Para chegar à conclusão, os pesquisadores da Baylor College of Medicine, Estados Unidos, usaram dados da Lester and Sue Smith Breast Center, um centro de apoio ao paciente com câncer de mama da Baylor College of Medicine. Eles examinaram a relação entre o peso e a modalidade de tratamento em 4.368 pacientes entre 1970 e 1995.
Os dados revelaram que mulheres com sobrepeso tiveram resultados similares aos daquelas com peso normal, mas aquelas com obesidade tiveram maior risco de recorrência do câncer e maior mortalidade.
Entre as pacientes que não receberam quimioterapia adjuvante ou hormonioterapia, aqeulas com obesidade tinham piores resultados no que se refere à sobrevivência. Entre as que receberam quimioterapia, os resultados do grupo de pessoas com obesidade também alcançou os piores resultados.
Para os pesquisadores, isso acontece por causa de fatores biológicos associados ao excesso de peso, como maiores índices de estrogênio e insulina no sangue, inflamações e substâncias secretadas pelas células de gordura que facilitam o crescimento do tumor.
A exceção foi o tratamento com hormonioterapia (em especial com tamoxifeno, muito usado no tratamento de câncer de mama em estado inicial), onde a obesidade é tida como um fator de proteção aos efeitos colaterais. Ainda não se sabe a razão desta descoberta.
Obesidade também é fator de risco para o câncer
Outro artigo, este publicado no British Journal of Cancer, aponta a obesidade como maior responsável pela forma mais comum de câncer de mama em mulheres de mais idade. De acordo os pesquisadores, a doença é mais perigosa até do que o cigarro e o álcool.
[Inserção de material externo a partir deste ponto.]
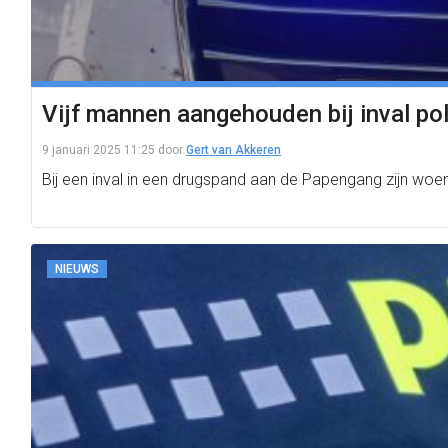
Vijf mannen aangehouden bij inval po
9 januari 2025 11:25
door
Gert van Akkeren
Bij een inval in een drugspand aan de Papengang zijn wo
NIEUWS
Liderado pela Universidade de Oxford, no Reino Unido, o estudo analisou registros de saúde de cerca de 6.300 mulheres em fase pós-menopausa. Sabendo que nessa etapa da vida os altos níveis dos hormônios estrogênio e testosterona aumentam entre duas e três vezes os riscos de ter câncer de mama, eles observaram quais fatores influenciavam esse crescimento.
Os resultados mostraram que a obesidade se mostrou mais influente no crescimento dos níveis de hormônio do que outros hábitos prejudiciais, como o consumo de álcool e o tabagismo. Além disso, segundo os pesquisadores, gravidez, uso de contraceptivos em pílula e menopausa também alteram os níveis hormonais femininos. Entretanto, pelo fato de o peso ser uma característica possível de mudança, a obesidade deveria ficar no topo da lista.
Embora a probabilidade de ter câncer de mama também esteja associada ao histórico familiar, é importante que as mulheres se conscientizem sobre como o seu estilo de vida pode aumentar ou diminuir os riscos.